■ Work instructions ■
Starting from the line in which "lentitesse de mon" appears, output every line down to the last line of the data below, exactly and without anything more.

(Task data)

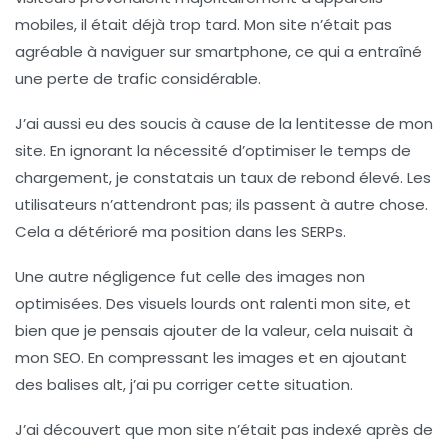
mobiles, il était déjà trop tard. Mon site n’était pas
agréable à naviguer sur smartphone, ce qui a entraîné
une perte de trafic considérable.
J’ai aussi eu des soucis à cause de la
lentitesse de mon
site
. En ignorant la nécessité d’optimiser le temps de
chargement, je constatais un taux de rebond élevé. Les
utilisateurs n’attendront pas; ils passent à autre chose.
Cela a détérioré ma position dans les SERPs.
Une autre négligence fut celle des
images non
optimisées
. Des visuels lourds ont ralenti mon site, et
bien que je pensais ajouter de la valeur, cela nuisait à
mon SEO. En compressant les images et en ajoutant
des balises alt, j’ai pu corriger cette situation.
J’ai découvert que
mon site n’était pas indexé
après de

(End Task data)

■ Solution to this problem ■
lentitesse de mon
site
. En ignorant la nécessité d’optimiser le temps de
chargement, je constatais un taux de rebond élevé. Les
utilisateurs n’attendront pas; ils passent à autre chose.
Cela a détérioré ma position dans les SERPs.
Une autre négligence fut celle des
images non
optimisées
. Des visuels lourds ont ralenti mon site, et
bien que je pensais ajouter de la valeur, cela nuisait à
mon SEO. En compressant les images et en ajoutant
des balises alt, j’ai pu corriger cette situation.
J’ai découvert que
mon site n’était pas indexé
après de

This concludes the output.